While it can be convenient for a moderator to know the language of the flagged Q/A, in a perfect world, the flag is described in a manner that requires no knowledge of the language at all.
@Cerbrus: they can't effectively handle flags if they don't understand what the questions, answers, comments and flags are actually about. Otherwise, they can't understand which ones are snark, legitimate comment, abuse, unconstructive comment.
@meagar Please read what I wrote more carefully. I said I expect them to have the knowledge level to do that or understand when it's the underlying issue - I do not expect them to do actually do much of it. Sure, dealing with repetitive or low-grade crap is most of the jobdesc.

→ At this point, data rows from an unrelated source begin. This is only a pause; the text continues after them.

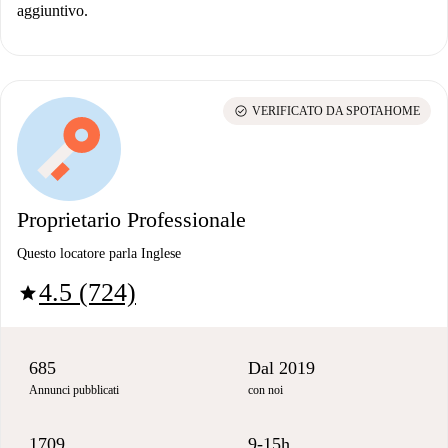
aggiuntivo.
check_circle
VERIFICATO DA SPOTAHOME
Proprietario Professionale
Questo locatore parla Inglese
4.5 (724)
star
685
Dal 2019
Annunci pubblicati
con noi
1709
9-15h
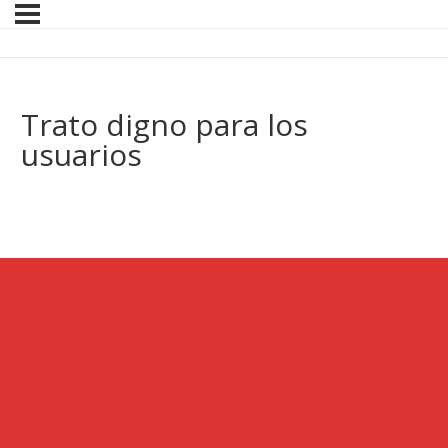
Trato digno para los
usuarios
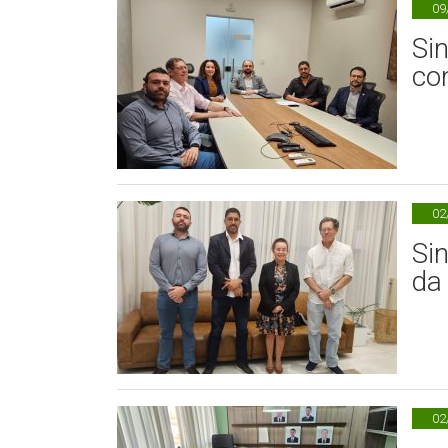
09
Si
co
02
Si
da
02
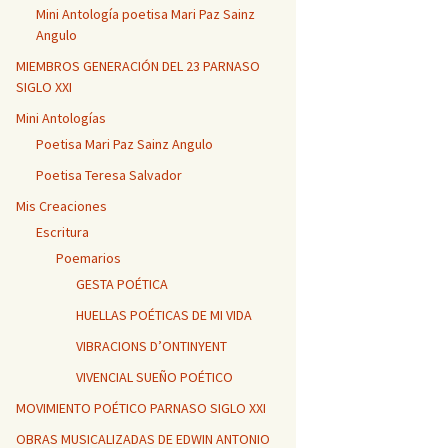
Mini Antología poetisa Mari Paz Sainz
Angulo
MIEMBROS GENERACIÓN DEL 23 PARNASO
SIGLO XXI
Mini Antologías
Poetisa Mari Paz Sainz Angulo
Poetisa Teresa Salvador
Mis Creaciones
Escritura
Poemarios
GESTA POÉTICA
HUELLAS POÉTICAS DE MI VIDA
VIBRACIONS D’ONTINYENT
VIVENCIAL SUEÑO POÉTICO
MOVIMIENTO POÉTICO PARNASO SIGLO XXI
OBRAS MUSICALIZADAS DE EDWIN ANTONIO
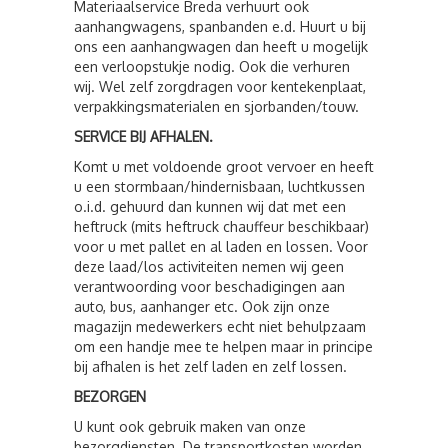
Materiaalservice Breda verhuurt ook
aanhangwagens, spanbanden e.d. Huurt u bij
ons een aanhangwagen dan heeft u mogelijk
een verloopstukje nodig. Ook die verhuren
wij. Wel zelf zorgdragen voor kentekenplaat,
verpakkingsmaterialen en sjorbanden/touw.
SERVICE BIJ AFHALEN.
Komt u met voldoende groot vervoer en heeft
u een stormbaan/hindernisbaan, luchtkussen
o.i.d. gehuurd dan kunnen wij dat met een
heftruck (mits heftruck chauffeur beschikbaar)
voor u met pallet en al laden en lossen. Voor
deze laad/los activiteiten nemen wij geen
verantwoording voor beschadigingen aan
auto, bus, aanhanger etc. Ook zijn onze
magazijn medewerkers echt niet behulpzaam
om een handje mee te helpen maar in principe
bij afhalen is het zelf laden en zelf lossen.
BEZORGEN
U kunt ook gebruik maken van onze
bezorgdiensten. De transportkosten worden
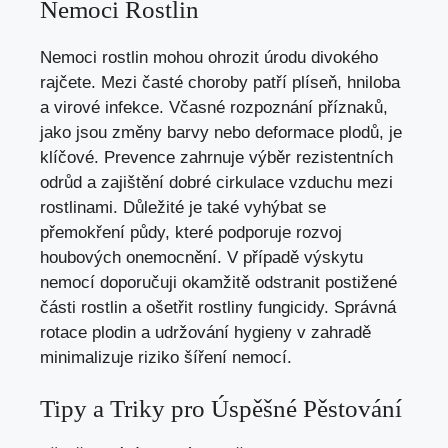
Nemoci Rostlin
Nemoci rostlin mohou ohrozit úrodu divokého
rajčete. Mezi časté choroby patří plíseň, hniloba
a virové infekce. Včasné rozpoznání příznaků,
jako jsou změny barvy nebo deformace plodů, je
klíčové. Prevence zahrnuje výběr rezistentních
odrůd a zajištění dobré cirkulace vzduchu mezi
rostlinami. Důležité je také vyhýbat se
přemokření půdy, které podporuje rozvoj
houbových onemocnění. V případě výskytu
nemocí doporučuji okamžitě odstranit postižené
části rostlin a ošetřit rostliny fungicidy. Správná
rotace plodin a udržování hygieny v zahradě
minimalizuje riziko šíření nemocí.
Tipy a Triky pro Úspěšné Pěstování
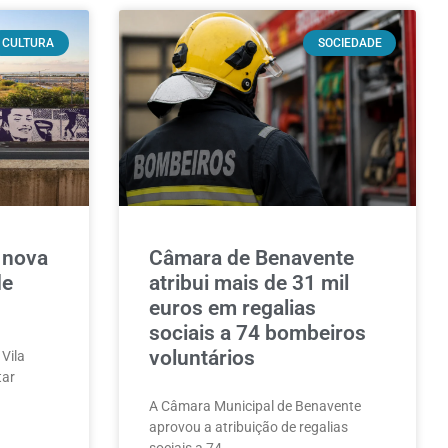
CULTURA
SOCIEDADE
 nova
Câmara de Benavente
de
atribui mais de 31 mil
euros em regalias
sociais a 74 bombeiros
voluntários
 Vila
tar
A Câmara Municipal de Benavente
aprovou a atribuição de regalias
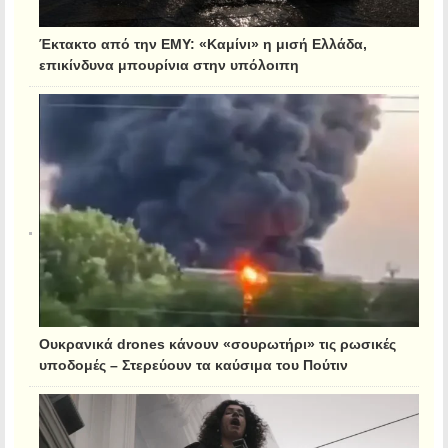
Έκτακτο από την ΕΜΥ: «Καμίνι» η μισή Ελλάδα,
επικίνδυνα μπουρίνια στην υπόλοιπη
Ουκρανικά drones κάνουν «σουρωτήρι» τις ρωσικές
υποδομές – Στερεύουν τα καύσιμα του Πούτιν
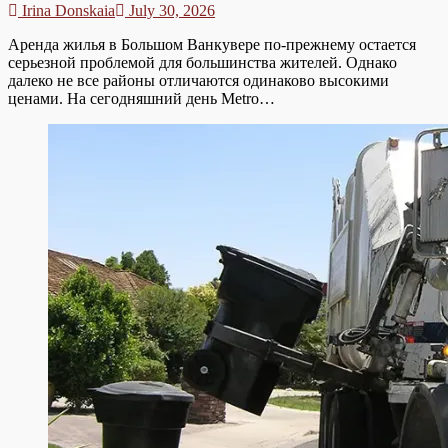
Irina Donskaia
July 30, 2026
Аренда жилья в Большом Ванкувере по-прежнему остается
серьезной проблемой для большинства жителей. Однако
далеко не все районы отличаются одинаково высокими
ценами. На сегодняшний день Metro…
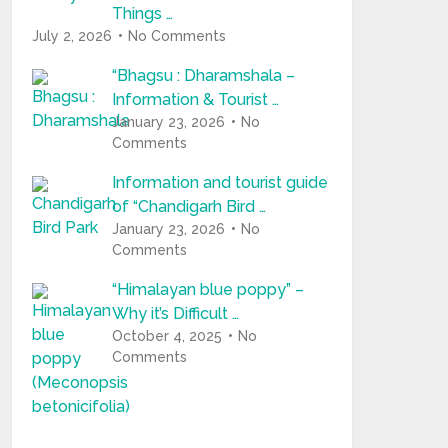
Things …
July 2, 2026
No Comments
“Bhagsu : Dharamshala –
Information & Tourist …
January 23, 2026
No
Comments
Information and tourist guide
of “Chandigarh Bird …
January 23, 2026
No
Comments
“Himalayan blue poppy” –
Why it’s Difficult …
October 4, 2025
No
Comments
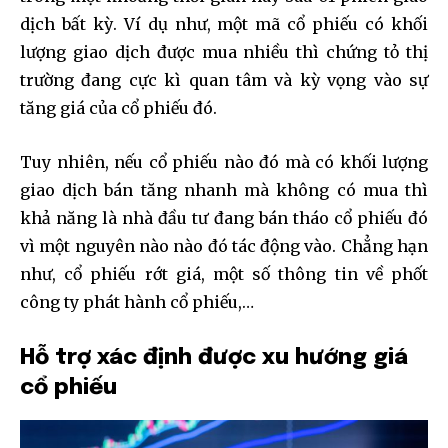
dịch bất kỳ. Ví dụ như, một mã cổ phiếu có khối
lượng giao dịch được mua nhiều thì chứng tỏ thị
trường đang cực kì quan tâm và kỳ vọng vào sự
tăng giá của cổ phiếu đó.
Tuy nhiên, nếu cổ phiếu nào đó mà có khối lượng
giao dịch bán tăng nhanh mà không có mua thì
khả năng là nhà đầu tư đang bán tháo cổ phiếu đó
vì một nguyên nào nào đó tác động vào. Chẳng hạn
như, cổ phiếu rớt giá, một số thông tin về phốt
công ty phát hành cổ phiếu,…
Hỗ trợ xác định được xu hướng giá
cổ phiếu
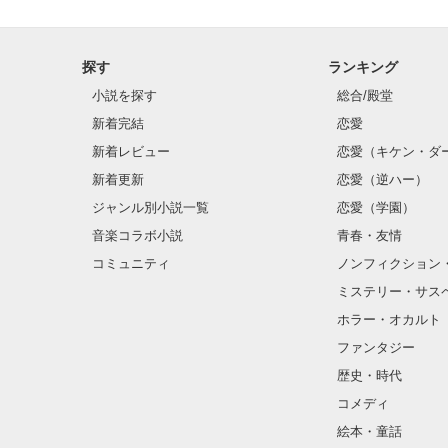
高校2年生

探す
ランキング
小説を探す
総合/殿堂
「俺のそばにい
新着完結
恋愛
新着レビュー
恋愛（キケン・ダ
新着更新
恋愛（逆ハー）
「キミは僕の物
ジャンル別小説一覧
恋愛（学園）
音楽コラボ小説
青春・友情
コミュニティ
ノンフィクション
ミステリー・サス
ホラー・オカルト
ファンタジー
歴史・時代
コメディ
絵本・童話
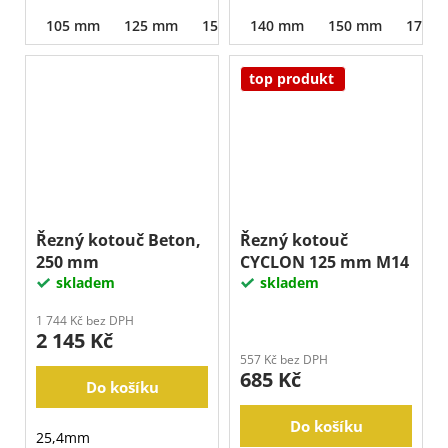
105 mm
125 mm
150 mm
140 mm
180 mm
150 mm
230 mm
170 
2
top produkt
Řezný kotouč Beton,
Řezný kotouč
250 mm
CYCLON 125 mm M14
skladem
skladem
1 744 Kč bez DPH
2 145 Kč
557 Kč bez DPH
685 Kč
Do košíku
Do košíku
25,4mm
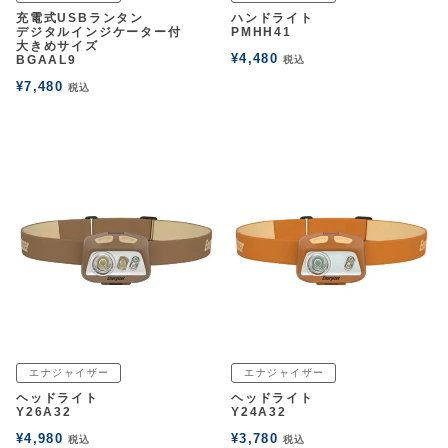
充電式USBランタン
ハンドライト
デジタルインジケーター付
PMHH41
大きめサイズ
¥
4,480
BGAAL9
税込
¥
7,480
税込
エナジャイザー
エナジャイザー
ヘッドライト
ヘッドライト
Y26A32
Y24A32
¥
4,980
¥
3,780
税込
税込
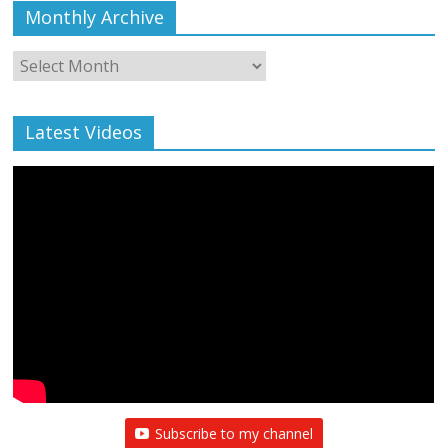
Monthly Archive
Monthly
Archive
Latest Videos
Subscribe to my channel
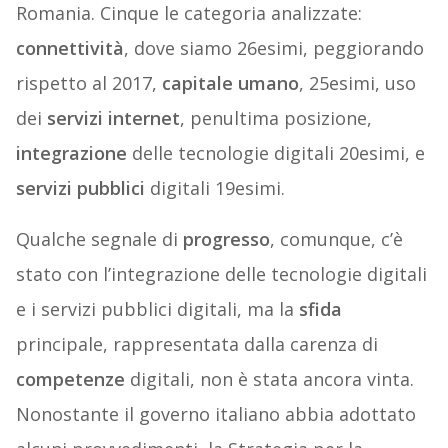
Romania. Cinque le categoria analizzate:
connettività
, dove siamo 26esimi, peggiorando
rispetto al 2017,
capitale umano
, 25esimi, uso
dei
servizi internet
, penultima posizione,
integrazione
delle tecnologie digitali 20esimi, e
servizi pubblici
digitali 19esimi.
Qualche segnale di
progresso
, comunque, c’è
stato con l’integrazione delle tecnologie digitali
e i servizi pubblici digitali, ma la
sfida
principale, rappresentata dalla carenza di
competenze
digitali, non è stata ancora vinta.
Nonostante il governo italiano abbia adottato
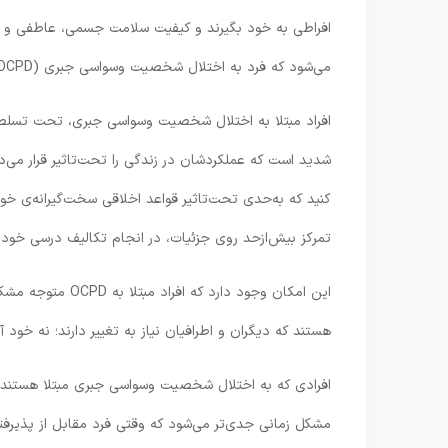
افراطی به خود بگیرند و کیفیت سلامت جسمی، عاطفی و اجت
می‌شود که فرد به اختلال شخصیت وسواسی جبری (OCPD) مبتلا است.
افراد مبتلا به اختلال شخصیت وسواسی جبری، تحت تسلط شد
شدید است که عملکردشان در زندگی را تحت‌تاثیر قرار می‌د
کنید که به‌حدی تحت‌تاثیر قواعد اخلاقی سخت‌گیرانه‌ی خود ق
تمرکز بیش‌ازحد روی جزئیات، در انجام تکالیف درسی خود 
این امکان وجود دار
هستند که دیگران و اطرافیان نیاز به تغییر دارند؛ نه خود آن
افرادی که به اختلال شخصیت وسواسی جبری مبتلا هستند تما
مشکل زمانی جدی‌تر می‌شود که وقتی فرد مقابل از پذیرفتن 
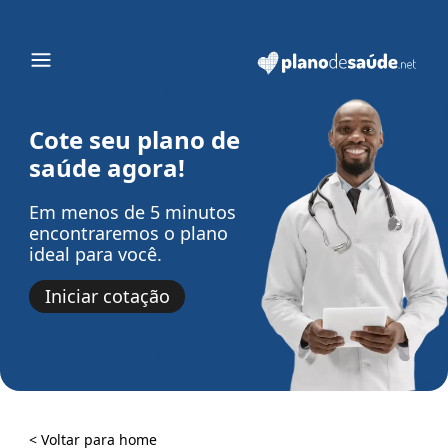
Cote seu plano de
saúde agora!
Em menos de 5 minutos
encontraremos o plano
ideal para você.
Iniciar cotação
< Voltar para home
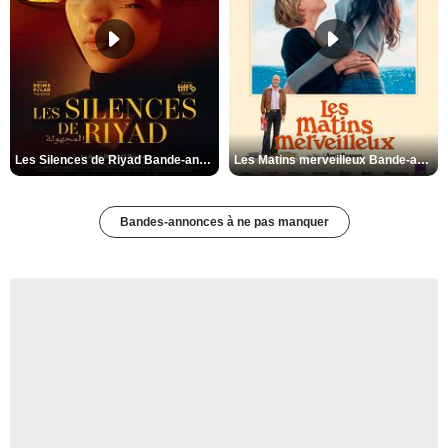
Les Silences de Riyad Bande-annonce VO STFR
Les Matins merveilleux Bande-annonce VF
Bandes-annonces à ne pas manquer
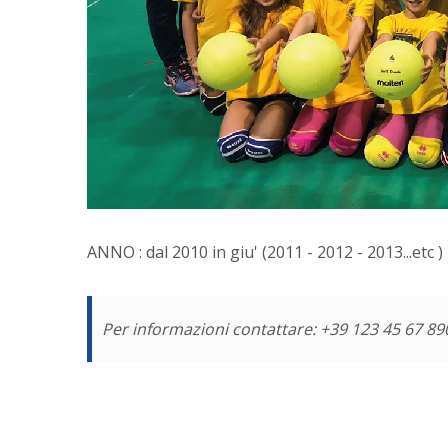
ANNO : dal 2010 in giu' (2011 - 2012 - 2013...etc )
Per informazioni contattare: +39 123 45 67 89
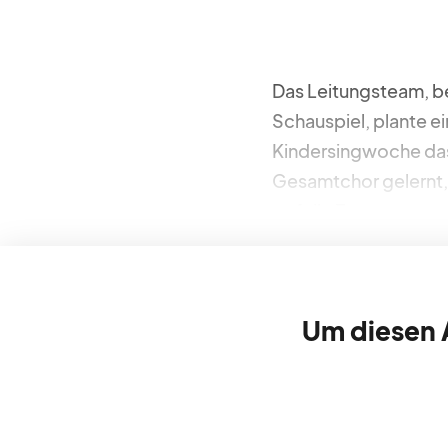
über
blick
Das Leitungsteam, be
Schauspiel, plante e
Kindersingwoche das
Gesamtchor gelernt,
gefeilt, Texte auswen
Um diesen A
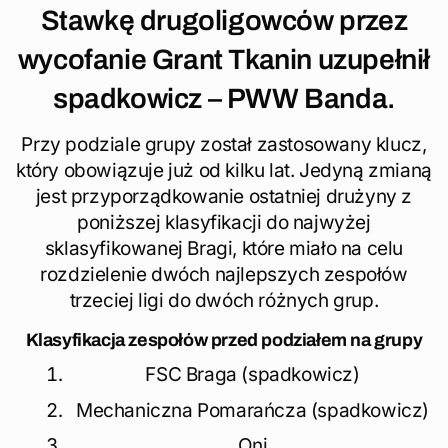
Stawkę drugoligowców przez
wycofanie Grant Tkanin uzupełnił
spadkowicz – PWW Banda.
Przy podziale grupy został zastosowany klucz,
który obowiązuje już od kilku lat. Jedyną zmianą
jest przyporządkowanie ostatniej drużyny z
poniższej klasyfikacji do najwyżej
sklasyfikowanej Bragi, które miało na celu
rozdzielenie dwóch najlepszych zespołów
trzeciej ligi do dwóch różnych grup.
Klasyfikacja zespołów przed podziałem na grupy
FSC Braga (spadkowicz)
Mechaniczna Pomarańcza (spadkowicz)
Oni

> I am having the same issue. I added the needed components, setting correct minimum targets and intellisense is not picking it up. tried restarting app as well.
@meagar You misrepresented what I said. I never said I expect moderators to waste "huge time" dealing with tag issues, or even hardly any time. I said I expect them to have the knowledge level to know what the hell they're doing, which often is not the case. Good intentions only get us so far.
@BhargavRao and Cerbrus: that one's easy, clearly it's either VLQ or NAA. If "I added the needed components" is supposed to refer to specific Nuget packages in specific libraries, then it's around the borderline of VLQ and NAA.
> I am having the same issue. I added the needed components, <specific components>, setting correct minimum targets and intellisense is not picking it up. tried restarting app as well. tried <code> as well
@meagar Please stop the snark. I expect them to know when closing is not the solution. I expect them to able to discern when flag activity highlights a legitimately unclear, ambiguous issue, legitimate difference of opinion, missing or problem tag, etc. vs when it's simply users behaving badly or messing around. I expect them to be capable of occasionally formulating the odd constructive proposal on Meta, maybe every six months.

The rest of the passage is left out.